There’s something a bit surreal about walking through the woods, looking for the place where you will be buried. In most respects, it’s just like any other late-afternoon hike in the woods – peaceful, relaxing, away-from-it-all – the only sound, that of crickets, birds, and a lone frog. But there’s also that heightened awareness — spiritual radar, if you will – scanning for just the right energy, just the right frequency.
That, and the fact that every so often, you catch a glimpse of a subtle, engraved, natural stone that indicates – through a name, some dates, perhaps a brief saying – that someone else, is already buried there.
… Here’s a place that feels OK. But I move on. Here’s another that might be alright … yet I remain restless, and the hike continues. Down a winding path, to a creek whose gentle flow I had been hearing through the trees. Ramsey Creek. Some rocks create a small “waterfall,” maybe a couple of feet high. I love waterfalls. But again, this just doesn’t feel quite right.
So I begin to ascend, once again – this time, taking a different path. I stop for a moment when I notice a simple flat stone that reads “Thank you Nature – Evelyn.” The iconic image that is included in the beautiful green burial documentary “A Will for the Woods.” I sit down on the other side of the path and rest, paying my respects to Evelyn, and pondering how – though I did not know her – I have something profound and, yes, something eternal in common with her.
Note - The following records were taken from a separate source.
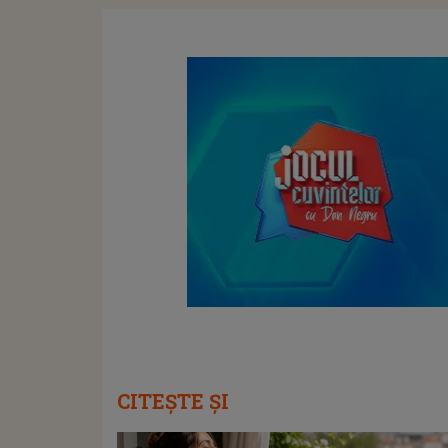
CITEȘTE ȘI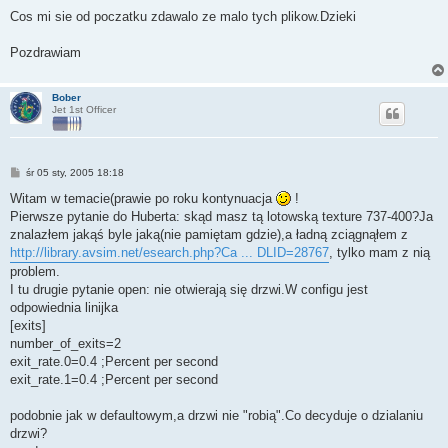
o
s
Cos mi sie od poczatku zdawalo ze malo tych plikow.Dzieki
t
Pozdrawiam
Bober
Jet 1st Officer
P
śr 05 sty, 2005 18:18
o
s
Witam w temacie(prawie po roku kontynuacja
!
t
Pierwsze pytanie do Huberta: skąd masz tą lotowską texture 737-400?Ja
znalazłem jakąś byle jaką(nie pamiętam gdzie),a ładną zciągnąłem z
http://library.avsim.net/esearch.php?Ca ... DLID=28767
, tylko mam z nią
problem.
I tu drugie pytanie open: nie otwierają się drzwi.W configu jest
odpowiednia linijka
[exits]
number_of_exits=2
exit_rate.0=0.4 ;Percent per second
exit_rate.1=0.4 ;Percent per second
podobnie jak w defaultowym,a drzwi nie "robią".Co decyduje o dzialaniu
drzwi?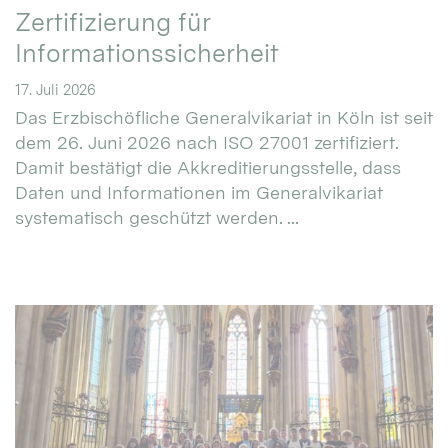
Zertifizierung für
Informationssicherheit
17. Juli 2026
Das Erzbischöfliche Generalvikariat in Köln ist seit
dem 26. Juni 2026 nach ISO 27001 zertifiziert.
Damit bestätigt die Akkreditierungsstelle, dass
Daten und Informationen im Generalvikariat
systematisch geschützt werden. ...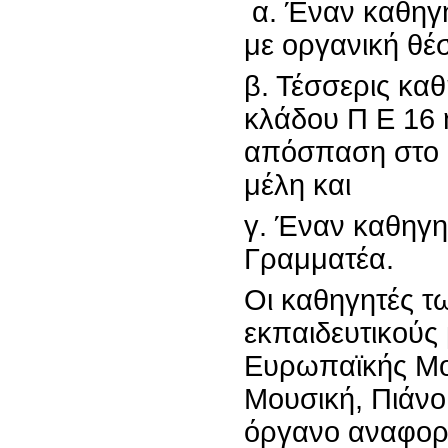
α. Έναν καθηγη
με οργανική θέ
β. Τέσσερις καθ
κλάδου Π Ε 16 
απόσπαση στο 
μέλη και
γ. Έναν καθηγη
Γραμματέα.
Οι καθηγητές τω
εκπαιδευτικούς 
Ευρωπαϊκής Μο
Μουσική, Πιάνο
όργα­νο αναφορ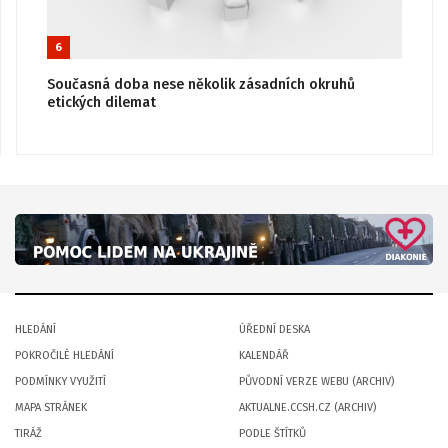
6
Současná doba nese několik zásadních okruhů
etických dilemat
HLEDÁNÍ
ÚŘEDNÍ DESKA
POKROČILÉ HLEDÁNÍ
KALENDÁŘ
PODMÍNKY VYUŽITÍ
PŮVODNÍ VERZE WEBU (ARCHIV)
MAPA STRÁNEK
AKTUALNE.CCSH.CZ (ARCHIV)
TIRÁŽ
PODLE ŠTÍTKŮ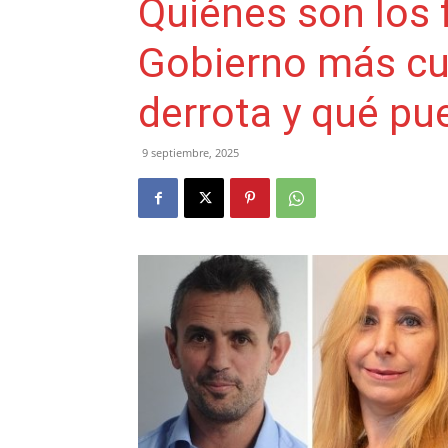
Quiénes son los 
Gobierno más cu
derrota y qué pu
9 septiembre, 2025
Something more than merely being human and being mortal (though that would be enough). I think we share the feeling of being called to go against the grain of modern American culture, and be buried in the old way.
I spend some time, communing with Evelyn, and with the Nature to which she was so grateful – and so connected. And then I continue up the hill.
As the terrain levels out, I realize the sun is now slanting at a lower angle through the trees. I listen carefully, and can hear the creek in the distance. I look across a ravine, and see nothing but forest – stately, old-growth trees interspersed with younger trees and understory growth, the occasional flowering bush or shrub, mushrooms and moss.
A young pine tree, somewhat shorter than I am, catches my eye. An open space, covered with leaves and pine cones, next to the trail beckons me. I sit down once more – and immediately feel at peace. At home. And I know: This is it.
I have found the spot where I would want to be buried. The spot where I can envision my family and loved ones, every so often, coming to sit, just like I am, right now.
Maybe I will be buried here. Maybe I won’t. There remain other places to explore. South Carolina is a long way from Ohio. I still hope to one day create a natural burial sanctuary like Ramsey Creek – and thus, perhaps, my own permanent resting place – in Southwest Ohio, where I have lived for more than a dozen years.
But sitting here now, I am awash with a sense of profound, deep peace – knowing that my quest to return naturally to the earth, in a way that can help sustain and steward the ecosystem, may ultimately be fulfilled. Maybe even in this very spot.
It is good to know where you are going.